Shannon PestkaCommunity Funded Enterprises
Shannon Pestka has been managing accounts in various industries for 14 years. Her focus over the last 6 years has been on different facets of higher ed. Currently, she onboards, trains, and coaches development offices at Community Funded.
• Create a character. Even if you’re not raising funds for a person, maybe it’s a team, department, or to build an inanimate thing, tell your story from the perspective of a single character. We’re hard-wired to feel more when we’re thinking about a person rather than a group.
• Don’t be boring! You have a great opportunity for people to get involved in a project that will have impact. Use video, photos, and your description to create an emotional connection and inspire your audience. Don’t be afraid to show excitement, frustration, and joy. Emotions are powerful!|
• Make a video. A campaign video doesn’t have to be professionally captured and edited, but should lend an authentic voice to your story. Think of the video as a short (less than 3 minutes) trailer and your text description as a place to add depth and color with details.

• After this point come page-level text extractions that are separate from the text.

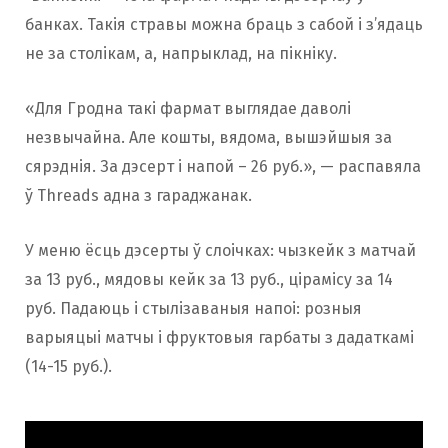
банках. Такія стравы можна браць з сабой і з’ядаць
не за столікам, а, напрыклад, на пікніку.
«Для Гродна такі фармат выглядае даволі
незвычайна. Але кошты, вядома, вышэйшыя за
сярэднія. За дэсерт і напой – 26 руб.», — распавяла
ў Threads адна з гараджанак.
У меню ёсць дэсерты ў слоічках: чызкейк з матчай
за 13 руб., мядовы кейк за 13 руб., цірамісу за 14
руб. Падаюць і стылізаваныя напоі: розныя
варыяцыі матчы і фруктовыя гарбаты з дадаткамі
(14-15 руб.).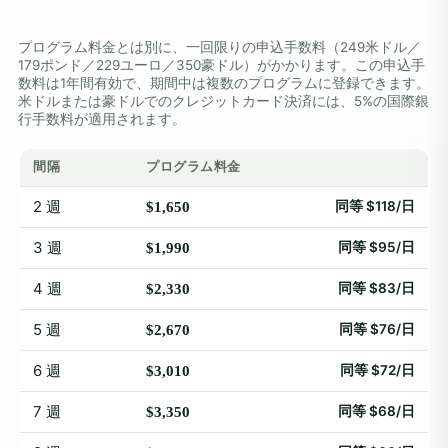
プログラム料金とは別に、一回限りの申込手数料（249米ドル／
179ポンド／229ユーロ／350豪ドル）がかかります。この申込手
数料は1年間有効で、期間中は複数のプログラムに登録できます。
米ドルまたは豪ドルでのクレジットカード決済には、5%の国際銀
行手数料が適用されます。
間隔
プログラム料金
2 週
同等 $118/日
$1,650
3 週
同等 $95/日
$1,990
4 週
同等 $83/日
$2,330
5 週
同等 $76/日
$2,670
6 週
同等 $72/日
$3,010
7 週
同等 $68/日
$3,350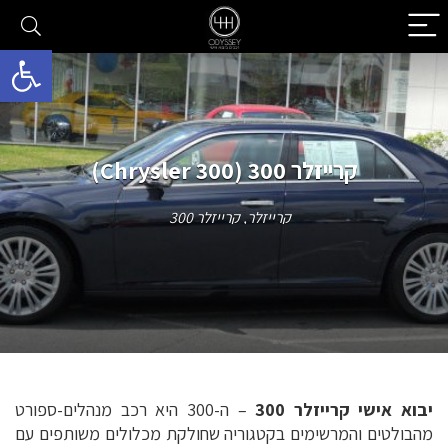
פתח סרגל 
קרייזלר 300 (Chrysler 300)
קרייזלר
,
קרייזלר 300
יבוא אישי קרייזלר 300
– ה-300 היא רכב מנהלים-ספורט
מהבולטים והמרשימים בקטגוריה שחולקת מכלולים משותפים עם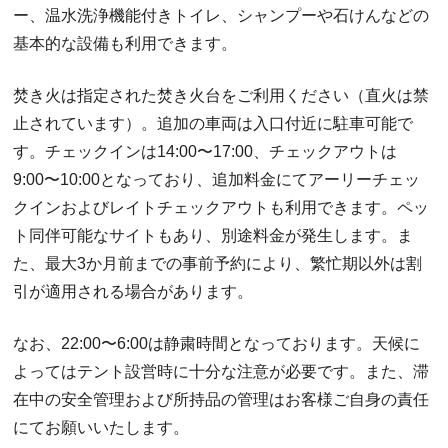
ー、温水洗浄機能付きトイレ、シャンプーや石けんなどの
基本的な設備も利用できます。
焚き火は指定された焚き火台をご利用ください（直火は禁
止されています）。追加の車両は入口付近に駐車可能で
す。チェックインは14:00〜17:00、チェックアウトは
9:00〜10:00となっており、追加料金にてアーリーチェッ
クインおよびレイトチェックアウトも利用できます。ペッ
ト同伴可能なサイトもあり、別途料金が発生します。ま
た、最大3か月前までの事前予約により、繁忙期以外は割
引が適用される場合があります。
なお、22:00〜6:00は静粛時間となっております。天候に
よってはテント設営時に十分な注意が必要です。また、滞
在中の安全管理および所持品の管理はお客様ご自身の責任
にてお願いいたします。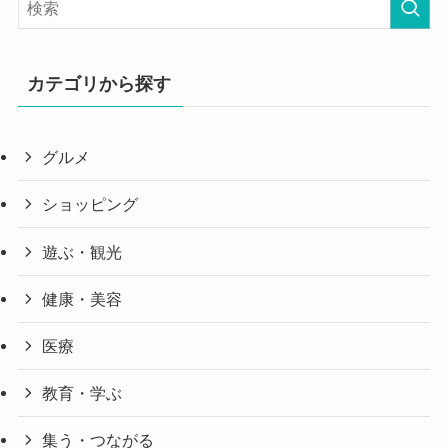
カテゴリから探す
グルメ
ショッピング
遊ぶ・観光
健康・美容
医療
教育・学ぶ
集う・つながる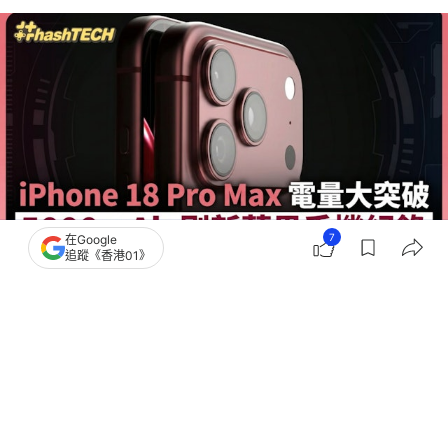
7
在Google
追蹤《香港01》
撰文：
快科技
出版：
2026-06-08 15:30
更新：
2026-06-09 16:31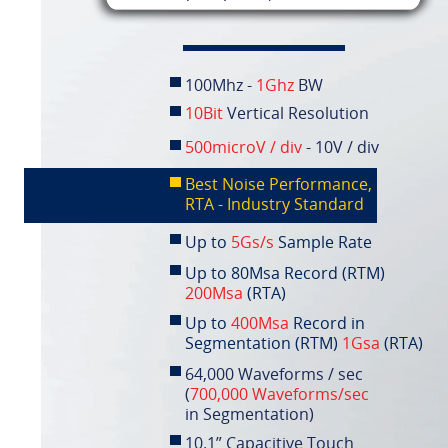
100Mhz -
1Ghz
BW
10Bit
Vertical Resolution
500microV / div
- 10V / div
Best Noise Performance,
RTA - Industry Standard
Up to
5Gs/s
Sample Rate
Up to 80Msa Record (RTM)
200Msa
(RTA)
Up to
400Msa
Record in
Segmentation (RTM)
1Gsa
(RTA)
64,000 Waveforms / sec
(
700,000 Waveforms/sec
in Segmentation)
10.1” Capacitive Touch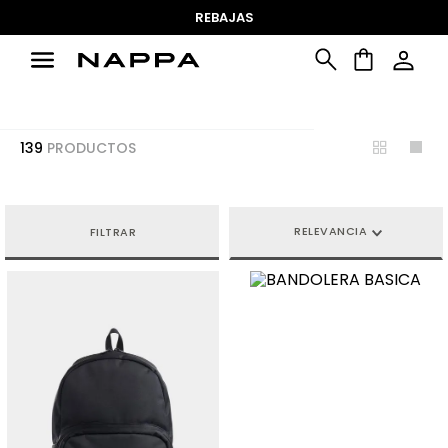
REBAJAS
139
PRODUCTOS
RELEVANCIA
FILTRAR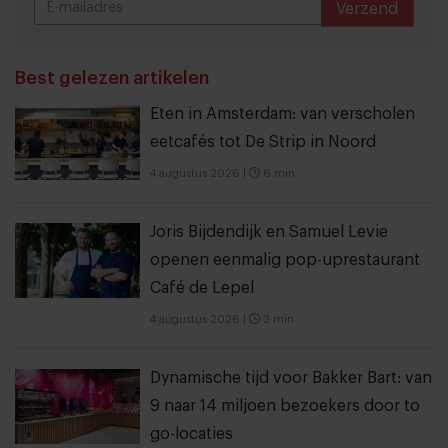
Verzend
THANKS
Best gelezen artikelen
Eten in Amsterdam: van verscholen
eetcafés tot De Strip in Noord
4 augustus 2026
|
6 min
Joris Bijdendijk en Samuel Levie
openen eenmalig pop-uprestaurant
Café de Lepel
4 augustus 2026
|
3 min
Dynamische tijd voor Bakker Bart: van
9 naar 14 miljoen bezoekers door to
go-locaties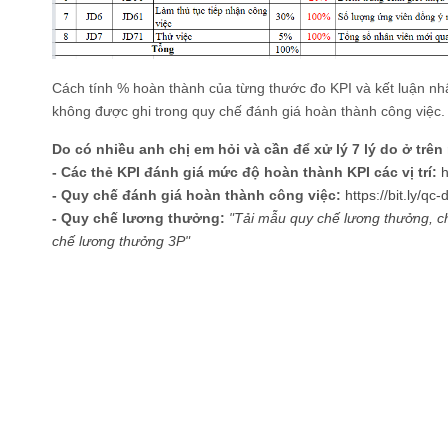
Cách tính % hoàn thành của từng thước đo KPI và kết luận nh
không được ghi trong quy chế đánh giá hoàn thành công việc.
Do có nhiều anh chị em hỏi và cần để xử lý 7 lý do ở trên
- Các thẻ KPI đánh giá mức độ hoàn thành KPI các vị trí:
h
- Quy chế đánh giá hoàn thành công việc:
https://bit.ly/q
- Quy chế lương thưởng:
"
Tải mẫu quy chế lương thưởng, c
chế lương thưởng 3P
"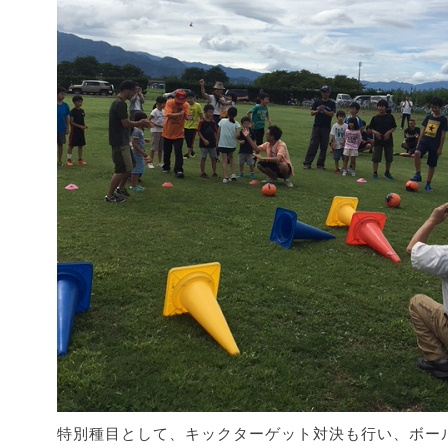
特別種目として、キックターゲット対決も行い、ボー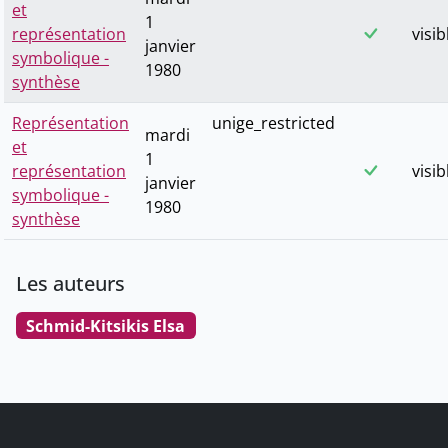
et
1
représentation
visib
janvier
symbolique -
1980
synthèse
Représentation
unige_restricted
mardi
et
1
représentation
visib
janvier
symbolique -
1980
synthèse
Les auteurs
Schmid-Kitsikis Elsa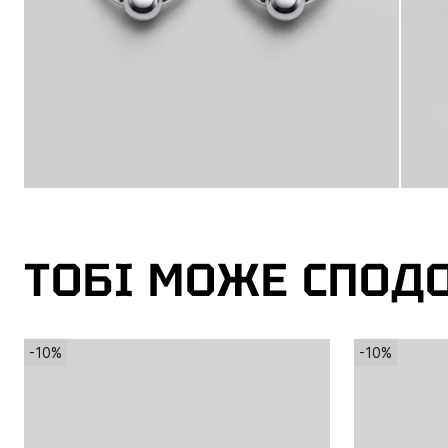
ТОБІ МОЖЕ СПОД
-10%
-10%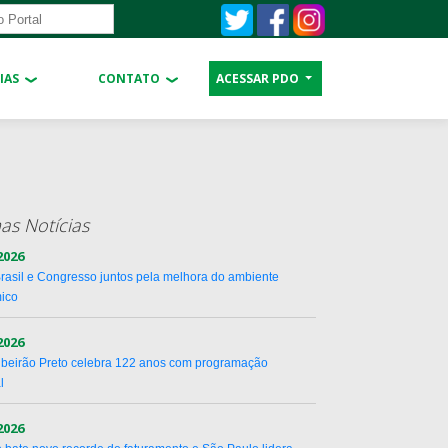
IAS
CONTATO
ACESSAR PDO
as Notícias
2026
rasil e Congresso juntos pela melhora do ambiente
ico
2026
ibeirão Preto celebra 122 anos com programação
l
2026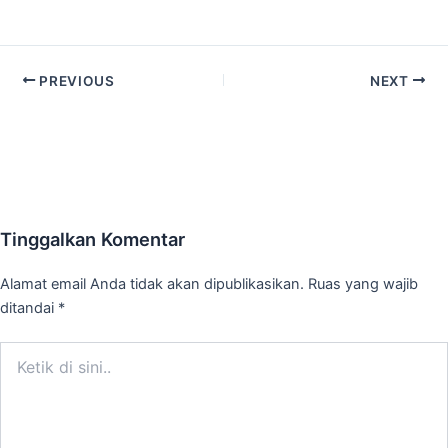
PREVIOUS
NEXT
Tinggalkan Komentar
Alamat email Anda tidak akan dipublikasikan.
Ruas yang wajib
ditandai
*
Ketik
di
sini..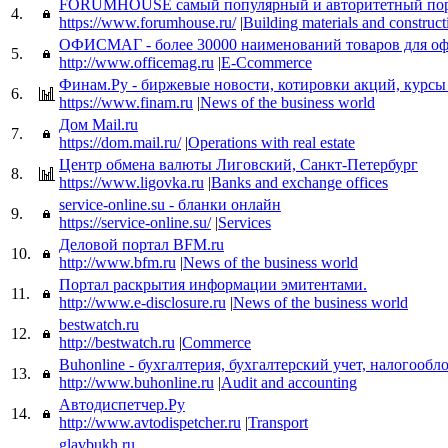
FORUMHOUSE самый популярный и авторитетный порт
4.
https://www.forumhouse.ru/
|
Building materials and construct
ОФИСМАГ - более 30000 наименований товаров для оф
5.
http://www.officemag.ru
|
E-Ccommerce
Финам.Ру - биржевые новости, котировки акций, курсы
6.
https://www.finam.ru
|
News of the business world
Дом Mail.ru
7.
https://dom.mail.ru/
|
Operations with real estate
Центр обмена валюты Лиговский, Санкт-Петербург
8.
https://www.ligovka.ru
|
Banks and exchange offices
service-online.su - бланки онлайн
9.
https://service-online.su/
|
Services
Деловой портал BFM.ru
10.
http://www.bfm.ru
|
News of the business world
Портал раскрытия информации эмитентами.
11.
http://www.e-disclosure.ru
|
News of the business world
bestwatch.ru
12.
http://bestwatch.ru
|
Commerce
Buhonline - бухгалтерия, бухгалтерский учет, налогооб
13.
http://www.buhonline.ru
|
Audit and accounting
Автодиспетчер.Ру
14.
http://www.avtodispetcher.ru
|
Transport
glavbukh.ru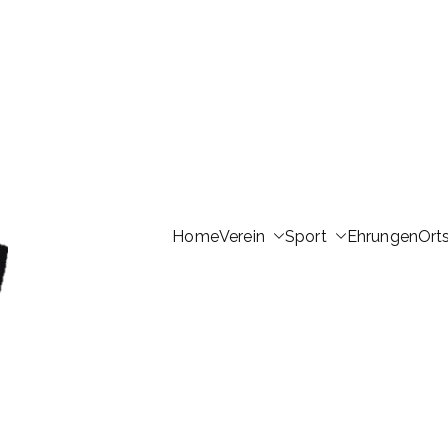
Home
Verein
Sport
Ehrungen
Ort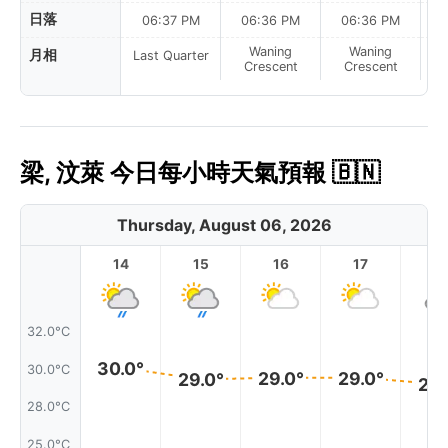
日落
06:37 PM
06:36 PM
06:36 PM
Waning
Waning
月相
Last Quarter
Crescent
Crescent
梁, 汶萊 今日每小時天氣預報 🇧🇳
Thursday, August 06, 2026
14
15
16
17
1
32.0°C
30.0°
30.0°C
29.0°
29.0°
29.0°
29.
28.0°C
25.0°C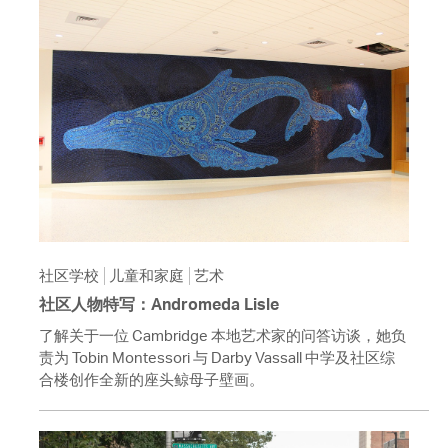
社区学校
儿童和家庭
艺术
社区人物特写：Andromeda Lisle
了解关于一位 Cambridge 本地艺术家的问答访谈，她负
责为 Tobin Montessori 与 Darby Vassall 中学及社区综
合楼创作全新的座头鲸母子壁画。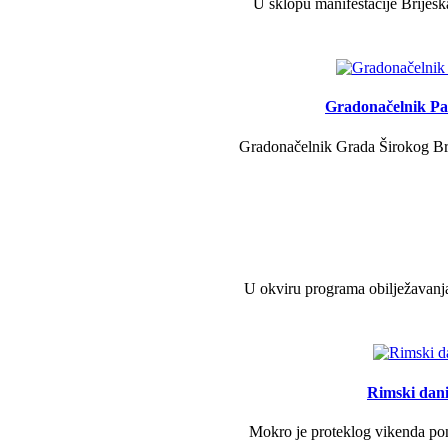
U sklopu manifestacije Briješk
Gradonačelnik Pav
Gradonačelnik Grada Širokog Brij
U okviru programa obilježavanja
Rimski dani 
Mokro je proteklog vikenda pono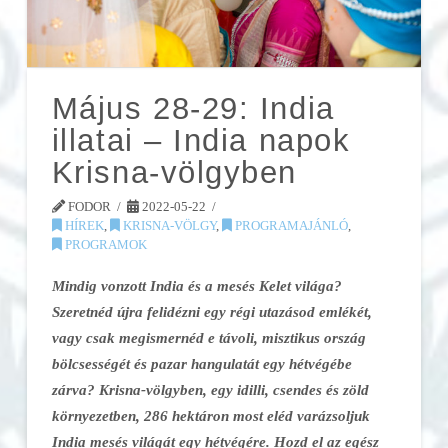
Május 28-29: India
illatai – India napok
Krisna-völgyben
FODOR
2022-05-22
HÍREK
,
KRISNA-VÖLGY
,
PROGRAMAJÁNLÓ
,
PROGRAMOK
Mindig vonzott India és a mesés Kelet világa?
Szeretnéd újra felidézni egy régi utazásod emlékét,
vagy csak megismernéd e távoli, misztikus ország
bölcsességét és pazar hangulatát egy hétvégébe
zárva? Krisna-völgyben, egy idilli, csendes és zöld
környezetben, 286 hektáron most eléd varázsoljuk
India mesés világát egy hétvégére. Hozd el az egész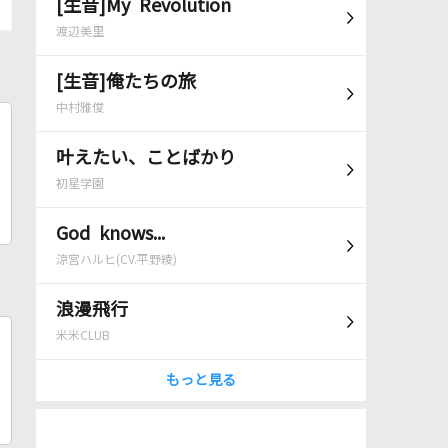
[生音]My Revolution
渡辺美里
[生音]俺たちの旅
中村雅俊
叶えたい、ことばかり
初星学園
God knows...
涼宮ハルヒ(CV.平野綾)
浪漫飛行
米米CLUB
もっと見る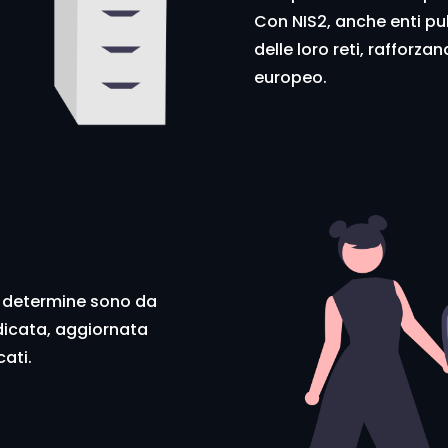
Con NIS2, anche enti pub
delle loro reti, rafforza
europeo.
e determine sono da
dicata, aggiornata
cati.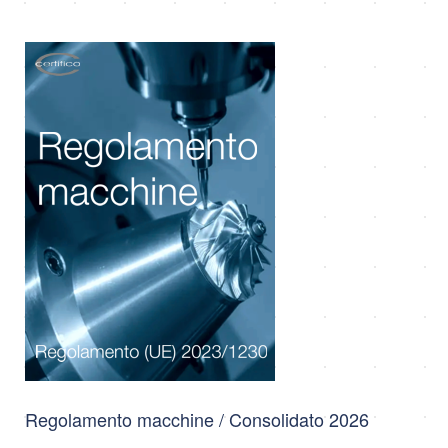
Regolamento macchine / Consolidato 2026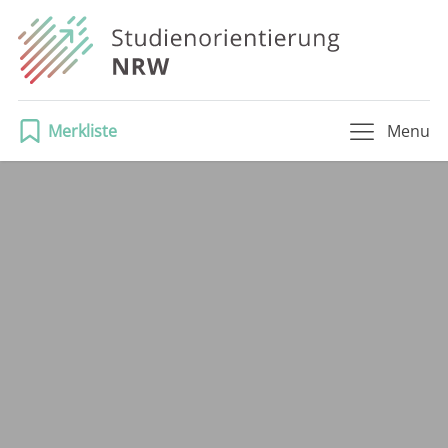
Merkliste
Menu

• Spell out the impact. Show the audience exactly how their contribution of $20, $50, etc will impact your character. Will $20 provide meals for a week? Will $50 buy the paint for your artistic installation? Will $100 cover the travel for a team member to the important game? People want to know exactly how their support helps you get closer to the finish line!
• Ask! Make very clear how you want your audience to get involved. Do you want them to contribute financially? Tell them to click “donate.” Do you want them to personally message or text 3 people with the link to the story? Challenge them to think of 3 people that they know would care. Don’t assume that your audience knows how they should help.